HAIPipe: Combining Human-generated and Machine-generated Pipelines for Data Preparation
作者
Sibei Chen,Nan Tang,Ju Fan,Xiaolang Yan,Chengliang Chai,Guoliang Li,Xiaoyong Du
标识
DOI:10.1145/3588945
摘要
Data preparation is crucial in achieving optimized results for machine learning (ML). However, having a good data preparation pipeline is highly non-trivial for ML practitioners, which is not only domain-specific, but also dataset-specific. There are two common practices. Human-generated pipelines (HI-pipelines) typically use a wide range of any operations or libraries but are highly experience- and heuristic-based. In contrast, machine-generated pipelines (AI-pipelines), a.k.a. AutoML, often adopt a predefined set of sophisticated operations and are search-based and optimized. These two common practices are mutually complementary.
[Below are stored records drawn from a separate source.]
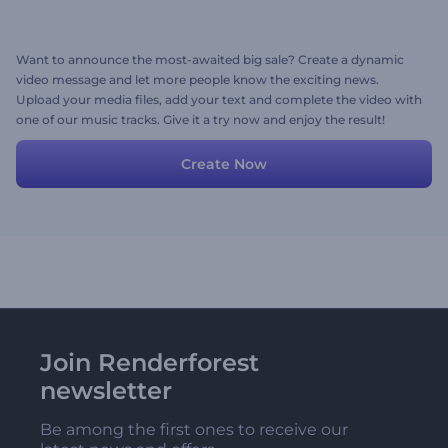
Want to announce the most-awaited big sale? Create a dynamic
video message and let more people know the exciting news.
Upload your media files, add your text and complete the video with
one of our music tracks. Give it a try now and enjoy the result!
Create Now
Join Renderforest
newsletter
Be among the first ones to receive our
In this paper, we study a new problem that, given an HI-pipeline and an AI-pipeline for the same ML task, can we combine them to get a new pipeline (HAI-pipeline) that is better than the provided HI-pipeline and AI-pipeline? We propose HAIPipe, a framework to address the problem, which adopts an enumeration-sampling strategy to carefully select the best performing combined pipeline. We also introduce a reinforcement learning (RL) based approach to search an optimized AI-pipeline. Extensive experiments using 1400+ real-world HI-pipelines (Jupyter notebooks from Kaggle) verify that HAIPipe can significantly outperform the approaches using either HI-pipelines or AI-pipelines alone.